Work to be completed: Scan the entries that follow for the word "Paulo", then report every line in which it appears.

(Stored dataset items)
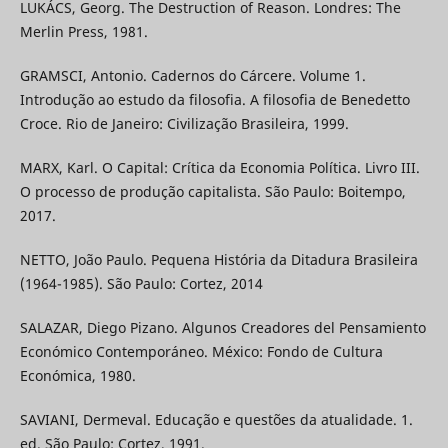
LUKÁCS, Georg. The Destruction of Reason. Londres: The
Merlin Press, 1981.
GRAMSCI, Antonio. Cadernos do Cárcere. Volume 1.
Introdução ao estudo da filosofia. A filosofia de Benedetto
Croce. Rio de Janeiro: Civilização Brasileira, 1999.
MARX, Karl. O Capital: Crítica da Economia Política. Livro III.
O processo de produção capitalista. São Paulo: Boitempo,
2017.
NETTO, João Paulo. Pequena História da Ditadura Brasileira
(1964-1985). São Paulo: Cortez, 2014
SALAZAR, Diego Pizano. Algunos Creadores del Pensamiento
Económico Contemporáneo. México: Fondo de Cultura
Económica, 1980.
SAVIANI, Dermeval. Educação e questões da atualidade. 1.
ed. São Paulo: Cortez, 1991.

Task solution:
O processo de produção capitalista. São Paulo: Boitempo,
NETTO, João Paulo. Pequena História da Ditadura Brasileira
(1964-1985). São Paulo: Cortez, 2014
ed. São Paulo: Cortez, 1991.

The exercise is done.